2. Data Transformation & Normalization

Heterogeneous data often varies in format, structure, and units. Agents apply transformations to standardize fields (e.g., date formats, currency) and resolve schema mismatches.
Example: Converting temperature data from Celsius to Fahrenheit or aligning product IDs from different suppliers into a unified format.
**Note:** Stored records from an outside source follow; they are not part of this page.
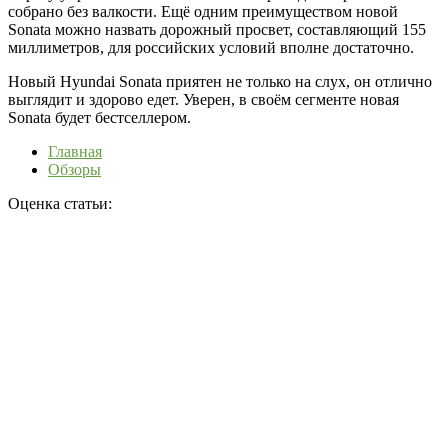
собрано без валкости. Ещё одним преимуществом новой
Sonata можно назвать дорожный просвет, составляющий 155
миллиметров, для российских условий вполне достаточно.
Новый Hyundai Sonata приятен не только на слух, он отлично
выглядит и здорово едет. Уверен, в своём сегменте новая
Sonata будет бестселлером.
Главная
Обзоры
Оценка статьи: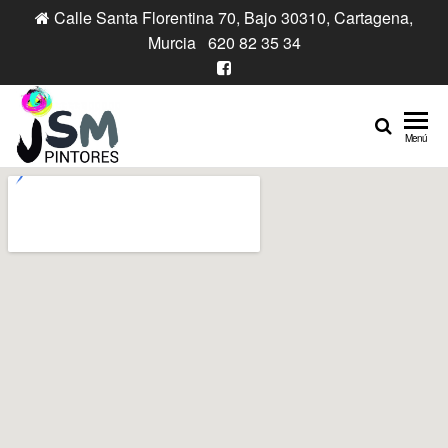
Calle Santa Florentina 70, Bajo 30310, Cartagena,
Murcia 620 82 35 34
Pintores
Profesionales
Menú
de Confianza
JSM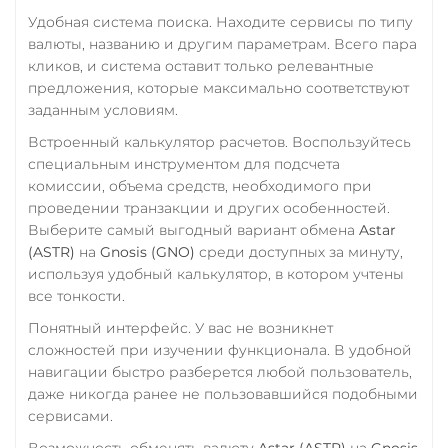
Удобная система поиска. Находите сервисы по типу
валюты, названию и другим параметрам. Всего пара
кликов, и система оставит только релевантные
предложения, которые максимально соответствуют
заданным условиям.
Встроенный калькулятор расчетов. Воспользуйтесь
специальным инструментом для подсчета
комиссии, объема средств, необходимого при
проведении транзакции и других особенностей.
Выберите самый выгодный вариант обмена
Astar
(ASTR)
на
Gnosis (GNO)
среди доступных за минуту,
используя удобный калькулятор, в котором учтены
все тонкости.
Понятный интерфейс. У вас не возникнет
сложностей при изучении функционала. В удобной
навигации быстро разберется любой пользователь,
даже никогда ранее не пользовавшийся подобными
сервисами.
Возможность обменять валюту
Astar (ASTR)
на
Gnosis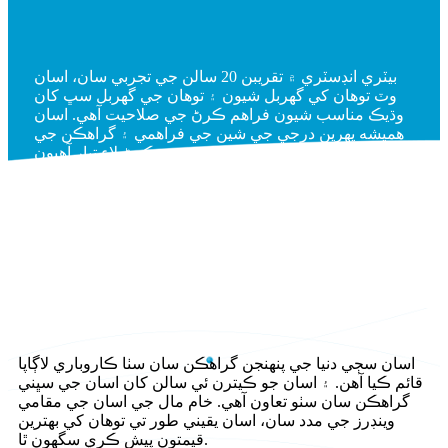
بيٽري انڊسٽري ۾ تقريبن 20 سالن جي تجربي سان، اسان
وٽ توهان کي گهربل شيون ۽ توهان جي گهربل سڀ کان
وڌيڪ مناسب شيون فراهم ڪرڻ جي صلاحيت آهي. اسان
هميشه پهرين درجي جي شين جي فراهمي ۽ گراهڪن جي
مختلف ضرورتن کي پورو ڪرڻ لاءِ تيار آهيون.
اسان سڄي دنيا جي پنهنجن گراهڪن سان سٺا ڪاروباري لاڳاپا
قائم ڪيا آهن. ۽ اسان جو ڪيترن ئي سالن کان اسان جي سڀني
گراهڪن سان سٺو تعاون آهي. خام مال جي اسان جي مقامي
وينڊرز جي مدد سان، اسان يقيني طور تي توهان کي بهترين
قيمتون پيش ڪري سگهون ٿا.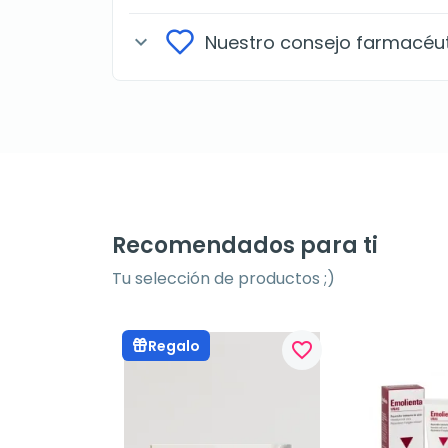
Nuestro consejo farmacéu
expand_more
Recomendados para ti
Tu selección de productos ;)
Regalo
favorite_border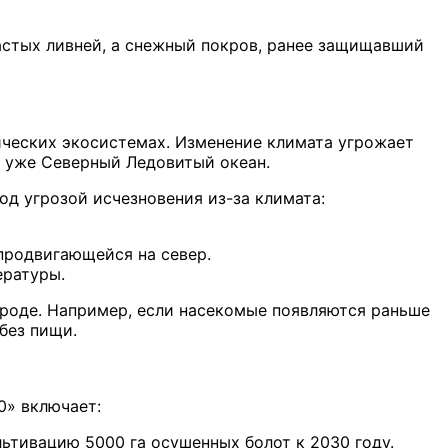
частых ливней, а снежный покров, ранее защищавший
ических экосистемах. Изменение климата угрожает
м уже Северный Ледовитый океан.
од угрозой исчезновения из-за климата:
 продвигающейся на север.
ературы.
ироде. Например, если насекомые появляются раньше
без пищи.
0» включает:
льтивацию 5000 га осушенных болот к 2030 году.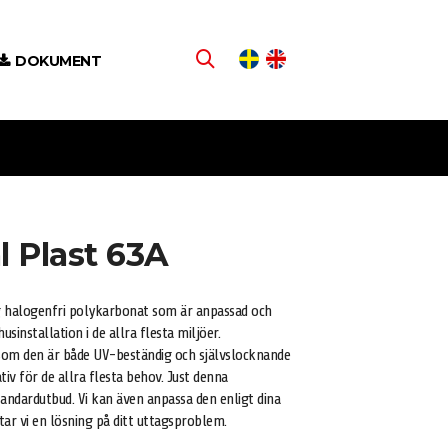
DOKUMENT
l Plast 63A
ig halogenfri polykarbonat som är anpassad och
nstallation i de allra flesta miljöer.
som den är både UV-beständig och självslocknande
tiv för de allra flesta behov. Just denna
standardutbud. Vi kan även anpassa den enligt dina
tar vi en lösning på ditt uttagsproblem.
3. Data Integration Techniques

Agents employ methods like:

  • ETL (Extract, Transform, Load): Batch processing to move and refine data into a centralized warehouse.
  • ELT (Extract, Load, Transform): Loading raw data first, then transforming it in the target system.
  • Data Virtualization: Querying data across sources without physical consolidation.
    Example: A healthcare agent integrates patient records from multiple hospitals using ETL to align diagnosis codes (ICD-10) before analysis.

4. Unified Data Storage

Integrated data is stored in a data warehouse (for structured data) or a data lake (for raw/unstructured data). This enables scalable querying.
Recommended Cloud Service: Tencent Cloud Data Lakehouse (for unified storage of structured and unstructured data) or Tencent Cloud TDSQL (for managed relational databases).

5. Advanced Analysis & Querying

Once integrated, agents use SQL, machine learning, or BI tools to derive insights.
Example: A financial agent correlates stock market data (from APIs) with news sentiment (from NLP pipelines) to predict trends.

6. Real-Time Integration (Optional)

For streaming data (e.g., IoT sensors), agents use message queues (Kafka) or real-time databases.
Recommended Cloud Service: Tencent Cloud TDMQ (for message queuing) or Tencent Cloud StreamCompute (for real-time analytics).

By following these steps, data analysis agents ensure seamless integration of disparate sources, enabling comprehensive insights. Cloud platforms like Tencent Cloud provide managed services for storage, processing, and analytics to streamline this workflow.